Bu sebeple bilirkişi kurulunun dava konusu her iki taşınmaz yönünden emsal seçimini isabetli yaptığından söz edilemez. Emsalin özel amaçlı olmayan, özel nitelikleri bulunmayan gerçekci bir sonuca ulaştıran taşınmaz satışlarından seçilmesi gerekir. Bu hususlar dikkate alınmadan düzenlenen bilirkişi kurulu raporuna göre hüküm kurulması,
2-Dava konusu taşınmazların tapu kaydında bulunan şerhlerle ile birlikte davacı adına tesciline karar verilmesi gerektiğinin düşünülmemesi,
3-Kamulaştırma bedelinin tespiti ve taşınmazın idare adına tesciline ilişkin davaların bu niteliği dikkate alınarak vekille temsil edilen taraflar yararına maktu avukatlık ücretine hükmedilmesi gerekirken, davacı idare lehine avukatlık ücreti verilmemesi,
Doğru görülmemiştir.
Ayrıca;
4-Anayasa Mahkemesi 1. Bölümünün 19.12.2013 tarih ve 2013/817 sayılı kararında, kamulaştırma bedelinin tespiti için açılan davada uzun süren bir yargılama sonunda, dava tarihi itibarıyla belirlenen bedele hükmedilmesinin Anayasa’nın 35. maddesinde güvence altına alınan mülkiyet hakkının ihlal edildiği kabul edilerek mal sahibine tazminat ödenmesi gerektiği belirtilmiştir.

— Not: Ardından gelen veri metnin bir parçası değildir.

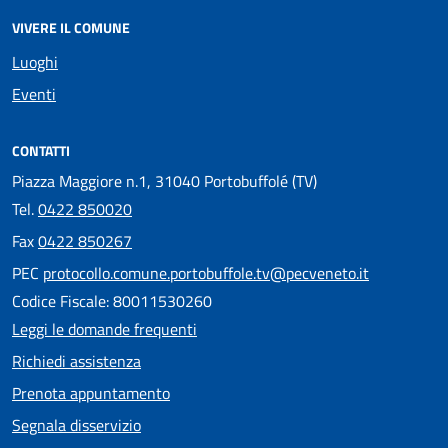
VIVERE IL COMUNE
Luoghi
Eventi
CONTATTI
Piazza Maggiore n.1, 31040 Portobuffolé (TV)
Tel.
0422 850020
Fax
0422 850267
PEC
protocollo.comune.portobuffole.tv@pecveneto.it
Codice Fiscale: 80011530260
Leggi le domande frequenti
Richiedi assistenza
Prenota appuntamento
Segnala disservizio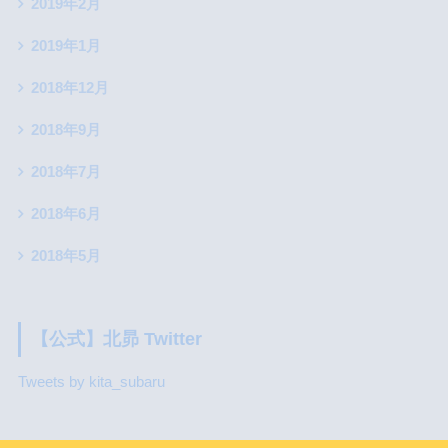
2019年2月
2019年1月
2018年12月
2018年9月
2018年7月
2018年6月
2018年5月
【公式】北昴 Twitter
Tweets by kita_subaru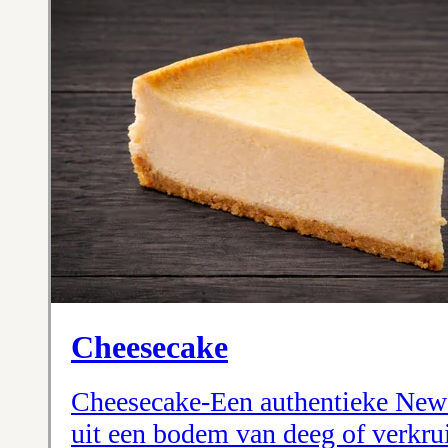
Cheesecake
Cheesecake-Een authentieke New 
uit een bodem van deeg of verkru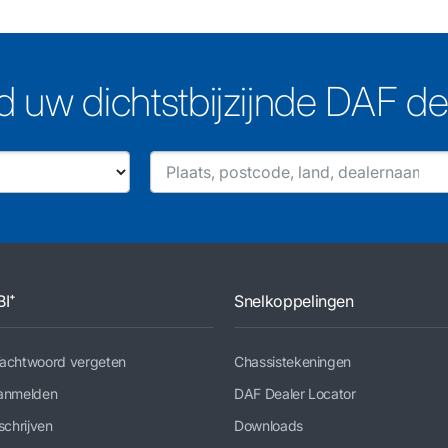
d uw dichtstbijzijnde DAF de
BI⁺
Snelkoppelingen
achtwoord vergeten
Chassistekeningen
anmelden
DAF Dealer Locator
schrijven
Downloads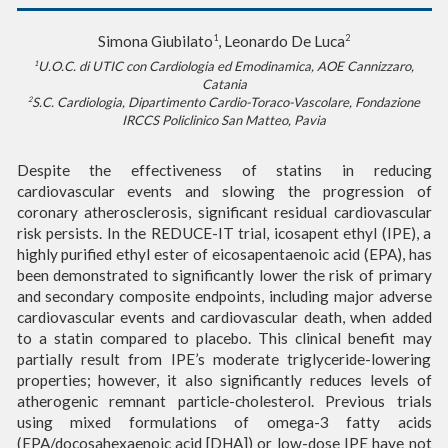
1
2
Simona Giubilato
, Leonardo De Luca
U.O.C. di UTIC con Cardiologia ed Emodinamica, AOE Cannizzaro,
1
Catania
S.C. Cardiologia, Dipartimento Cardio-Toraco-Vascolare, Fondazione
2
IRCCS Policlinico San Matteo, Pavia
Despite the effectiveness of statins in reducing
cardiovascular events and slowing the progression of
coronary atherosclerosis, significant residual cardiovascular
risk persists. In the REDUCE-IT trial, icosapent ethyl (IPE), a
highly purified ethyl ester of eicosapentaenoic acid (EPA), has
been demonstrated to significantly lower the risk of primary
and secondary composite endpoints, including major adverse
cardiovascular events and cardiovascular death, when added
to a statin compared to placebo. This clinical benefit may
partially result from IPE’s moderate triglyceride-lowering
properties; however, it also significantly reduces levels of
atherogenic remnant particle-cholesterol. Previous trials
using mixed formulations of omega-3 fatty acids
(EPA/docosahexaenoic acid [DHA]) or low-dose IPE have not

Yasa koyucu da, bu hak ihlalini dikkate alarak, 6459 sayılı Kanunun 6. maddesiyle 2942 sayılı Kanunun 10. maddesine eklenen fıkrada (yürürlük tarihi 30.04.2013) kamulaştırma bedelinin tescili için açılan davanın dört ay içinde sonuçlandırılmaması halinde, tespit edilen bedele bu sürenin bitiminden itibaren faiz uygulanmasına ilişkin düzenleme getirmiştir.

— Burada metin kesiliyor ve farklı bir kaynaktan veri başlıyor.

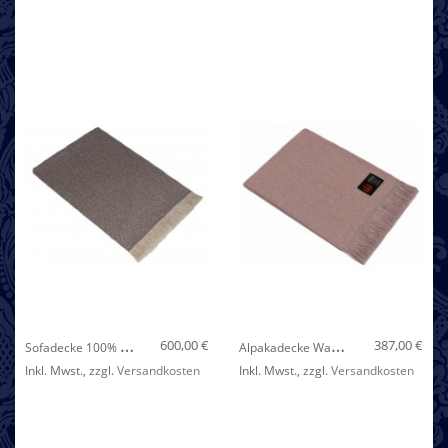
Nicht auf Lager
S
Ofadecke 100% Kaschmir Braun Weiß Streifen LORENZO CANA
A
Lpakadecke Warm Taupe LORENZO CANA
600,00 €
387,00 €
Inkl. Mwst.
,
zzgl.
Versandkosten
Inkl. Mwst.
,
zzgl.
Versandkosten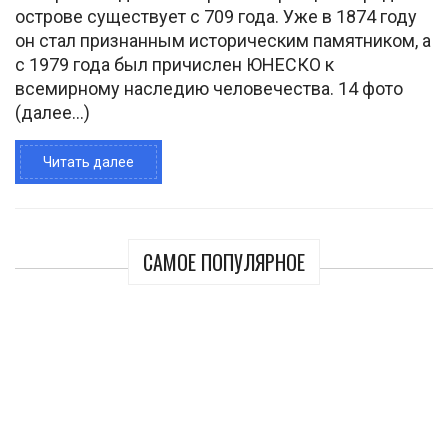
острове существует с 709 года. Уже в 1874 году
он стал признанным историческим памятником, а
с 1979 года был причислен ЮНЕСКО к
всемирному наследию человечества. 14 фото
(далее…)
Читать далее
САМОЕ ПОПУЛЯРНОЕ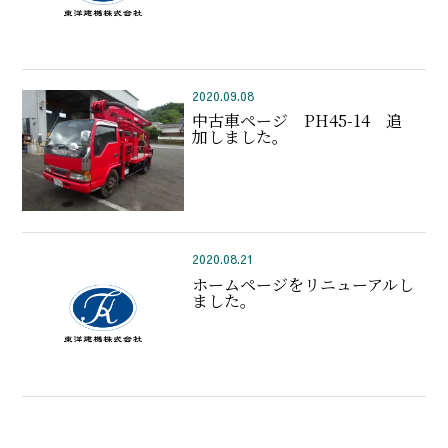
2020.09.08
中古車ページ PH45-14 追
加しました。
2020.08.21
ホームページをリニューアルし
ました。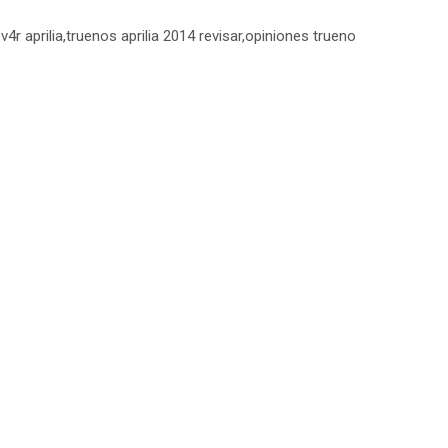
4r aprilia,truenos aprilia 2014 revisar,opiniones trueno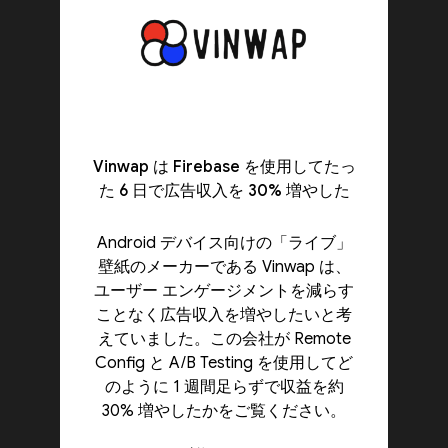
Vinwap は Firebase を使用してたっ
た 6 日で広告収入を 30% 増やした
Android デバイス向けの「ライブ」
壁紙のメーカーである Vinwap は、
ユーザー エンゲージメントを減らす
ことなく広告収入を増やしたいと考
えていました。この会社が Remote
Config と A/B Testing を使用してど
のように 1 週間足らずで収益を約
30% 増やしたかをご覧ください。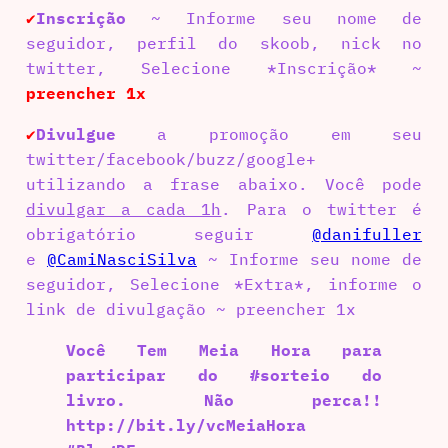
Inscrição
~ Informe seu nome de
✔
seguidor, perfil do skoob, nick no
twitter, Selecione *Inscrição* ~
preencher 1x
Divulgue
a promoção em seu
✔
twitter/facebook/buzz/google+
utilizando a frase abaixo. Você pode
divulgar a cada 1h
. Para o twitter é
obrigatório seguir
@danifuller
e
@CamiNasciSilva
~ Informe seu nome de
seguidor, Selecione *Extra*, informe o
link de divulgação ~ preencher 1x
Você Tem Meia Hora para
participar do #sorteio do
livro. Não perca!!
http://bit.ly/vcMeiaHora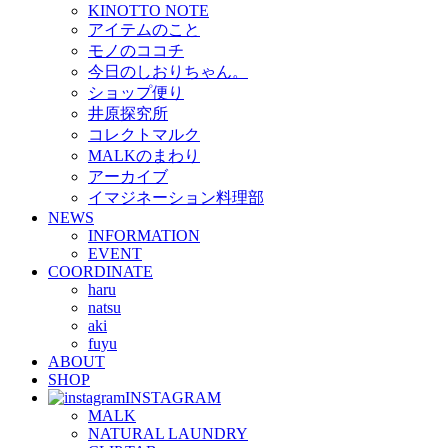
KINOTTO NOTE
アイテムのこと
モノのココチ
今日のしおりちゃん。
ショップ便り
井原探究所
コレクトマルク
MALKのまわり
アーカイブ
イマジネーション料理部
NEWS
INFORMATION
EVENT
COORDINATE
haru
natsu
aki
fuyu
ABOUT
SHOP
INSTAGRAM
MALK
NATURAL LAUNDRY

Her ne kadar, getirilen bu faiz hükmü maddi hukuka ilişkin olup, aynı yasanın 29. maddesi gereğince yayımı tarihinden sonra açılacak davalara uygulanması gerekir ise de; 30.04.2013 tarihinden sonra açılacak davalar için yapılan bu düzenleme ile Anayasa Mahkemesi’nin makul süreyi aşan yargılamanın hak ihlali oluşturduğuna ilişkin kararı birlikte değerlendirildiğinde, 30.04.2013 tarihinden önce açılmış ve henüz kesinleşmemiş kamulaştırma bedelinin tespiti ve tescili davalarında öngörülen dört aylık yargılama süresinin makul süre kabul edilerek, hakkaniyet gereğince taşınmaz malikinin zararının giderilmesi amacıyla dava tarihinden itibaren dört aylık sürenin bittiği 23.07.2013 tarihinden, karar tarihine kadar tespit edilen kamulaştırma bedeline faiz uygulanması gerektiğinden hükmün bozulması gerekmiştir.

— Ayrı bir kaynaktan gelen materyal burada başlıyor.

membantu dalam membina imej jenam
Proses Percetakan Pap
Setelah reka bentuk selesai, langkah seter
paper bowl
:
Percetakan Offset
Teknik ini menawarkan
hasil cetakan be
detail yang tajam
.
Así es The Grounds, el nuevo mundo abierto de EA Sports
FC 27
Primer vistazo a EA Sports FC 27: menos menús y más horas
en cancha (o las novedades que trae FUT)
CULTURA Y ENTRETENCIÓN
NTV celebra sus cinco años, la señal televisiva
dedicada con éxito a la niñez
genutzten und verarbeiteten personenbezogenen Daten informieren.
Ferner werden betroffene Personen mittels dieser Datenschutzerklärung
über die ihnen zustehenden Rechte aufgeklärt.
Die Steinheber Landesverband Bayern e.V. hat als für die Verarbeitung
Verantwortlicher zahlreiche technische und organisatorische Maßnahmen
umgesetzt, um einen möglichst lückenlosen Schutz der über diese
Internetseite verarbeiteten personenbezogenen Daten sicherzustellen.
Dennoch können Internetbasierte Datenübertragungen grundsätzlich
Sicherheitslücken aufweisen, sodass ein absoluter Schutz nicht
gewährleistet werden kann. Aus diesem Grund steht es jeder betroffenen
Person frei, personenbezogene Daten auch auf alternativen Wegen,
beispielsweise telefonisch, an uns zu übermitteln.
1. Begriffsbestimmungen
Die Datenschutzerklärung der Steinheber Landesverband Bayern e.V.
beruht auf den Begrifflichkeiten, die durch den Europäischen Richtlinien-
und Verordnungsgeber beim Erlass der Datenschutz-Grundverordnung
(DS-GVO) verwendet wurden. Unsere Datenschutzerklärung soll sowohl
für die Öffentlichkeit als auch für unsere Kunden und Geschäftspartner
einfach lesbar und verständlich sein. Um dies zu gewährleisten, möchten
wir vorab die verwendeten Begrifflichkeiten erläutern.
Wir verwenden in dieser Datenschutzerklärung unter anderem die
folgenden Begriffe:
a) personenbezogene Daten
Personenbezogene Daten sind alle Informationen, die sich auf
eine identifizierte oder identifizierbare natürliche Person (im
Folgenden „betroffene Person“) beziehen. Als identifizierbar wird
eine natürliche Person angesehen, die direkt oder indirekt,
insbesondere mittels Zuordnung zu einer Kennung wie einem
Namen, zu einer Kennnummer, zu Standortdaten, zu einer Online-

Bu itibarla yukarıda açıklanan esaslar gözönünde tutulmaksızın yazılı şekilde hüküm tesisi isabetsiz, temyiz itirazları bu nedenlerle yerinde olduğundan kabulü ile hükmün HUMK.nun 428.maddesi gereğince BOZULMASINA, temyiz peşin harcının istek halinde temyiz edenlerden davalı tarafa iadesine, 10.04.2014 gününde oybirliğiyle karar verildi.